4. LPR interest rate refers to the one-year RMB loan prime rate announced by the National Inter-Bank Funding Center on the working day before the value date of a single loan (market LPR); thereafter, when the loan interest rate is adjusted according to the aforesaid agreement, LPR interest rate refers to the one-year RMB loan prime rate published by the National Inter-Bank Funding Center on the working day prior to the adjustment date.
VII. The loan interest shall be calculated from the date when the loan is transferred to the loan issuing account. The loan bears interest on a daily basis, and the daily interest rate = annual interest rate/360. If Party A fails to pay interest according to the expiry date for interest agreed in this Agreement, the compound interest shall be calculated and collected from the next day.
VIII. Interest Settlement
(I) For loans with fixed interest rate, the interest shall be calculated at the agreed interest rate at the time of interest settlement. For loans with floating interest rate, interest shall be calculated according to the interest rate determined in the current period of each floating period; If there are multiple interest rate fluctuations in a single interest settlement period, the interest in each floating period shall be calculated first, and the interest in that interest settlement period shall be calculated by summing up the interest in each floating period on the expiry date for interest.
(II) The interest of the loan under this Agreement shall be settled in the following method of item 1:
1. The interest shall be settled on a monthly basis, and the settlement date for interest shall be fixed as the 20th day of each month;
2. The interest shall be settled quarterly, and the expiry date for interest shall be fixed as the 20th day of the month at the end of each quarter;
3. /16
Article 6 Commitment Fee of the Loan Line
Party A shall, within /17 working days after the signing of this Agreement, pay Party B the commitment fee of the loan line /18 ( in words: ).
Article 7 Issuance and Payment of Loans
1. Application for the disbursement of credit line loan
Party A shall submit the disbursing application for the credit line loan to Party B in advance at the time of disbursing the credit line loan.

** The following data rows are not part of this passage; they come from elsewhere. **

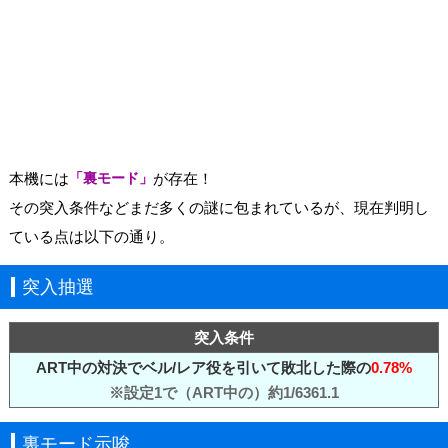
本機には
「裏モード」
が存在！
その突入条件などまだ多くの謎に包まれているが、現在判明し
ている点は以下の通り。
突入抽選
突入条件
ART中の対決でベル/レア役を引いて敗北した際の
0.78%
※設定1で（ART中の）約1/6361.1
裏モード示唆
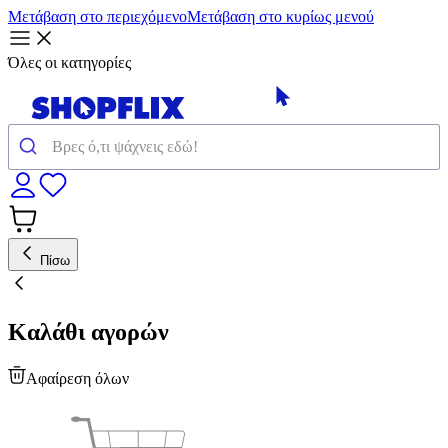
Μετάβαση στο περιεχόμενο
Μετάβαση στο κυρίως μενού
Όλες οι κατηγορίες
Πίσω
Καλάθι αγορών
Αφαίρεση όλων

If the single loan exceeds /19 Yuan, Party A shall submit the disbursing application for the credit line loan /20 working days in advance. Party B shall decide whether to issue the loan to Party A within /21 working days after receiving the disbursing application for the credit line loan submitted by Party A.
16 Intentionally left blank in the agreement, not applicable.
17 Intentionally left blank in the agreement, not applicable.
18 Intentionally left blank in the agreement, not applicable.
19 Intentionally left blank in the agreement, not applicable as the Lender did not require the Borrower to submit a written application before the disbursement of the loan.
20 Intentionally left blank in the agreement, not applicable for the reason stated in footnote 16.
21 Intentionally left blank in the agreement, not applicable for the reason stated in footnote 16.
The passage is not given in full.